According to the report, the current system of geographic adjustment for hospitals uses 441 labor markets to define payment areas, and hospitals are classified according to their location in 365 metropolitan statistical areas with the balance of nonmetropolitan counties combined into “rest-of-state” areas. The geographic adjustment system for physician payment uses 89 payments areas, some of which include large metropolitan areas, while 34 are statewide with combinations of metropolitan and nonmetropolitan areas.
“The same labor market definition should be used for both the hospital wage index and the physician geographic adjustment factor,” the report concluded, adding that metropolitan statistical areas and statewide non-metropolitan statistical areas should serve as the basis for defining these labor markets.
Among its other recommendations, the IOM suggested that Congress revise the hospital wage index statute of the Social Security Act to allow the HHS secretary to use data from the Bureau of Labor Statistics to compute the hospital wage index.
The committee also suggested the use of all occupations as inputs in the hospital wage index, using a fixed national weight based on the hours of each occupation employed in hospitals nationwide.

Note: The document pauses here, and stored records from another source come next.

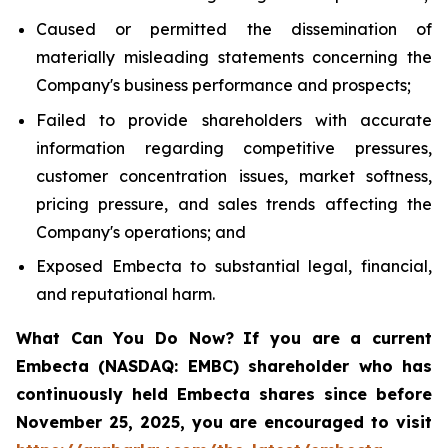
Caused or permitted the dissemination of
materially misleading statements concerning the
Company's business performance and prospects;
Failed to provide shareholders with accurate
information regarding competitive pressures,
customer concentration issues, market softness,
pricing pressure, and sales trends affecting the
Company's operations; and
Exposed Embecta to substantial legal, financial,
and reputational harm.
What Can You Do Now?
If you are a current
Embecta (NASDAQ: EMBC) shareholder who has
continuously held Embecta shares since before
November 25, 2025, you are encouraged to visit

Frank Sloan, chair of the IOM committee and director of the Center for Health Policy, Law and Management at Duke University, said in a news conference that a supplemental report this summer will further examine geographical practice cost indexes. Next spring, a final report will evaluate the effect of adjustment factors on the distribution of the healthcare workforce, quality of care, access to care and population health, as well as the effects of the adjustment factors on the ability of providers to provide high-value care.